◆ **About this exercise**
Below are some records. Quote exactly the lines from the one that contains "благо покупателя. Например, экран" through the last, both included, and leave out the pictures.

◆ **Material shown**
———

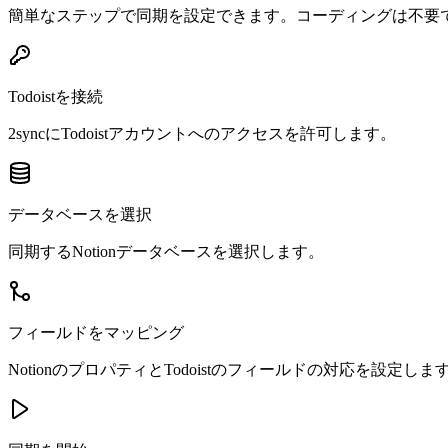
簡単なステップで同期を設定できます。コーディングは不要
Todoistを接続
2syncにTodoistアカウントへのアクセスを許可します。
データベースを選択
同期するNotionデータベースを選択します。
フィールドをマッピング
NotionのプロパティとTodoistのフィールドの対応を設定しま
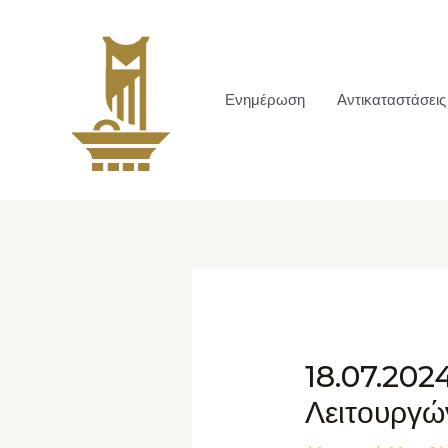
Ενημέρωση
Αντικαταστάσεις
18.07.202
Λειτουργώ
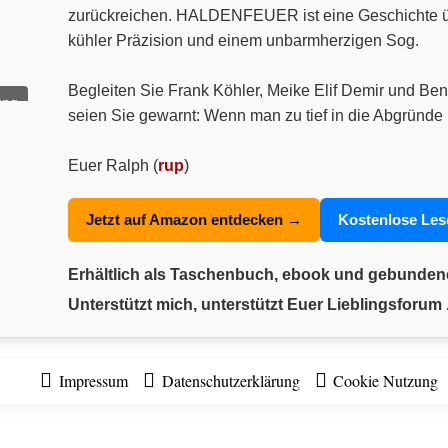
zurückreichen. HALDENFEUER ist eine Geschichte über
kühler Präzision und einem unbarmherzigen Sog.
Begleiten Sie Frank Köhler, Meike Elif Demir und Ben
ung
seien Sie gewarnt: Wenn man zu tief in die Abgründe 
Euer Ralph (
rup
)
Jetzt auf Amazon entdecken →
Kostenlose Le
Erhältlich als Taschenbuch, ebook und gebunde
Unterstützt mich, unterstützt Euer Lieblingsforum .
Impressum
Datenschutzerklärung
Cookie Nutzung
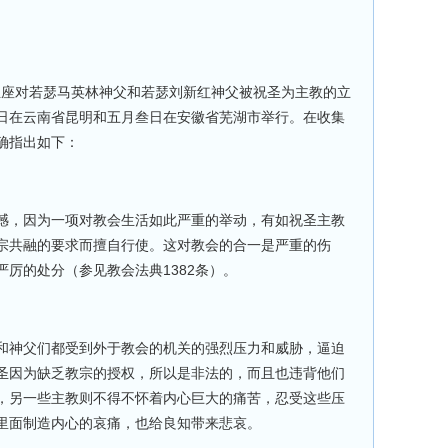
圣座对若瑟马英林神父和若瑟刘新红神父被祝圣为主教的立
日
在云南省昆明和
五月叁日
在安徽省芜湖市举行。在收集
确指出如下：
憾，因为一项对教会生活如此严重的举动，有如祝圣主教
宗共融的要求而擅自行使。这对教会的合一是严重的伤
1382
严厉的处分（参见教会法典
条）。
和神父们都受到外于教会的机关的强烈压力和威胁，逼迫
圣因为缺乏教宗的授权，所以是非法的，而且也违背他们
，另一些主教则不得不怀着内心巨大的痛苦，忍受这些压
里面制造内心的哀痛，也给良知带来悲哀。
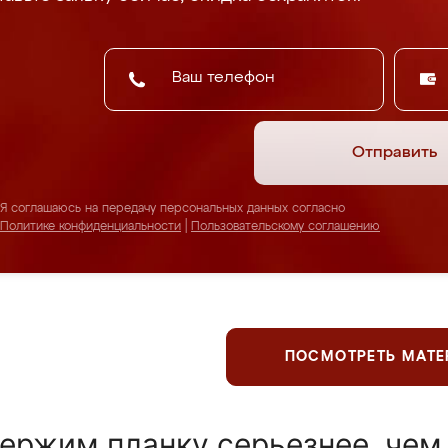
Отправить
Я соглашаюсь на передачу персональных данных согласно
Политике конфиденциальности
|
Пользовательскому соглашению
ПОСМОТРЕТЬ МАТ
ержим планку серьезнее, чем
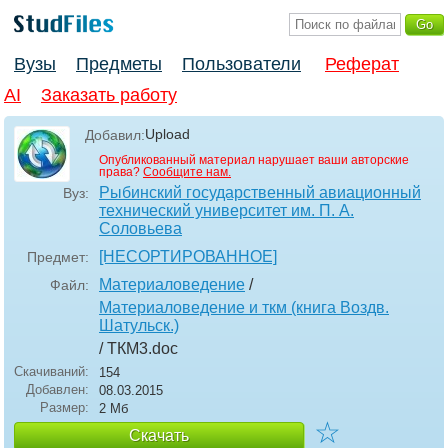
Вузы
Предметы
Пользователи
Реферат
AI
Заказать работу
Upload
Добавил:
Опубликованный материал нарушает ваши авторские
права?
Сообщите нам.
Рыбинский государственный авиационный
Вуз:
технический университет им. П. А.
Соловьева
[НЕСОРТИРОВАННОЕ]
Предмет:
Материаловедение
/
Файл:
Материаловедение и ткм (книга Воздв.
Шатульск.)
/ ТКМ3
.doc
Скачиваний:
154
Добавлен:
08.03.2015
Размер:
2 Мб
☆
Скачать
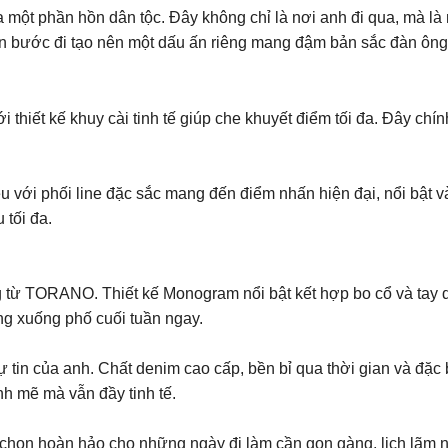
một phần hồn dân tộc. Đây không chỉ là nơi anh đi qua, mà là n
in bước đi tạo nên một dấu ấn riêng mang đậm bản sắc đàn ông 
với thiết kế khuy cài tinh tế giúp che khuyết điểm tối đa. Đây 
 với phối line đặc sắc mang đến điểm nhấn hiện đại, nổi bật v
 tối đa.
g từ TORANO. Thiết kế Monogram nổi bật kết hợp bo cổ và tay 
ng xuống phố cuối tuần ngay.
ự tin của anh. Chất denim cao cấp, bền bỉ qua thời gian và đặc 
nh mẽ mà vẫn đầy tinh tế.
 chọn hoàn hảo cho những ngày đi làm cần gọn gàng, lịch lãm 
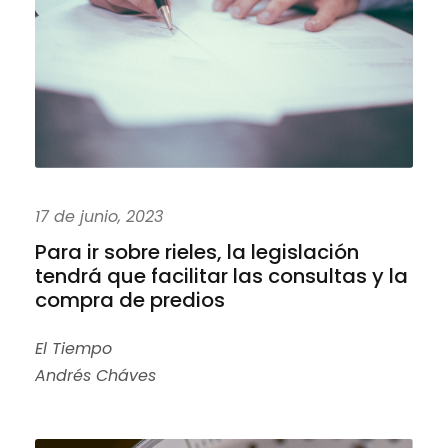
17 de junio, 2023
Para ir sobre rieles, la legislación
tendrá que facilitar las consultas y la
compra de predios
El Tiempo
Andrés Cháves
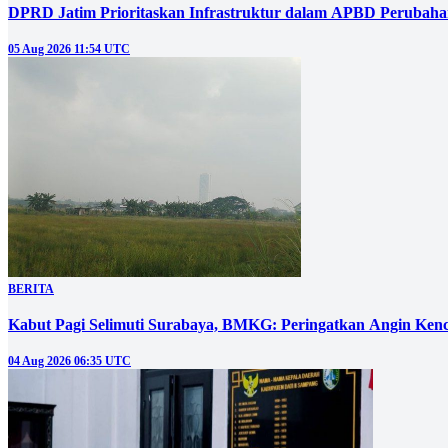
DPRD Jatim Prioritaskan Infrastruktur dalam APBD Perubahan
05 Aug 2026 11:54 UTC
BERITA
Kabut Pagi Selimuti Surabaya, BMKG: Peringatkan Angin Ken
04 Aug 2026 06:35 UTC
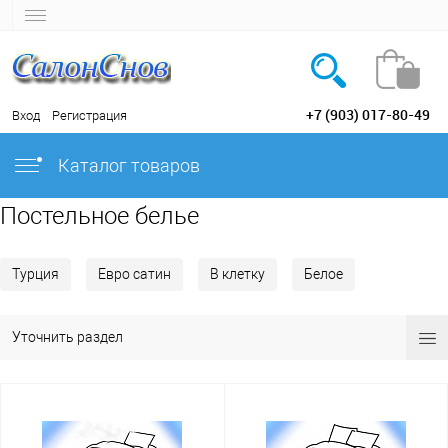
+7 (903) 017-80-49
Вход
Регистрация
Каталог товаров
Постельное белье
Турция
Евро сатин
В клетку
Белое
Уточнить раздел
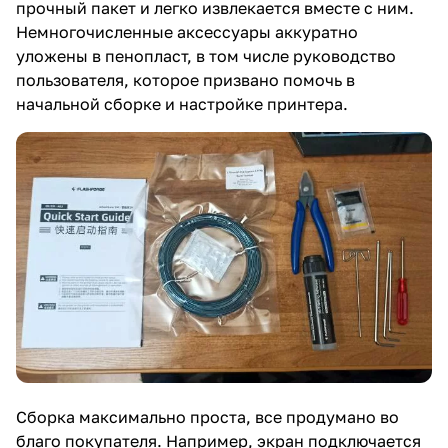
прочный пакет и легко извлекается вместе с ним.
Немногочисленные аксессуары аккуратно
уложены в пенопласт, в том числе руководство
пользователя, которое призвано помочь в
начальной сборке и настройке принтера.
Сборка максимально проста, все продумано во
благо покупателя. Например, экран подключается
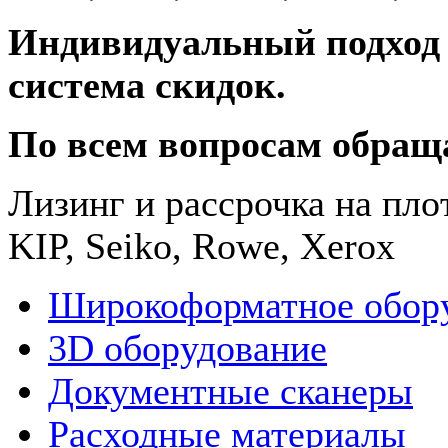
Индивидуальный подход 
система скидок.
По всем вопросам обращ
Лизинг и рассрочка на пл
KIP, Seiko, Rowe, Xerox
Широкоформатное обор
3D оборудование
Документные сканеры
Расходные материалы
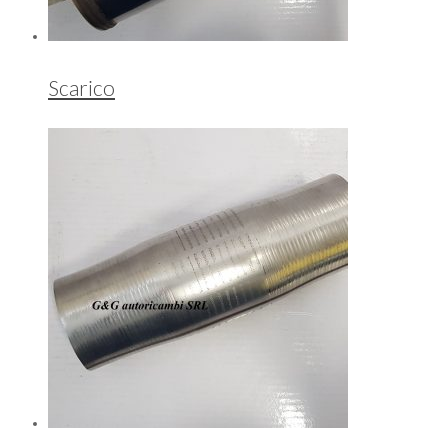
Scarico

———

◆ **Answer box**
благо покупателя. Например, экран подключается
Индивидуальный подход 
система скидок.
По всем вопросам обращ
Лизинг и рассрочка на пл
KIP, Seiko, Rowe, Xerox
Широкоформатное обор
3D оборудование
Документные сканеры
Расходные материалы
Scarico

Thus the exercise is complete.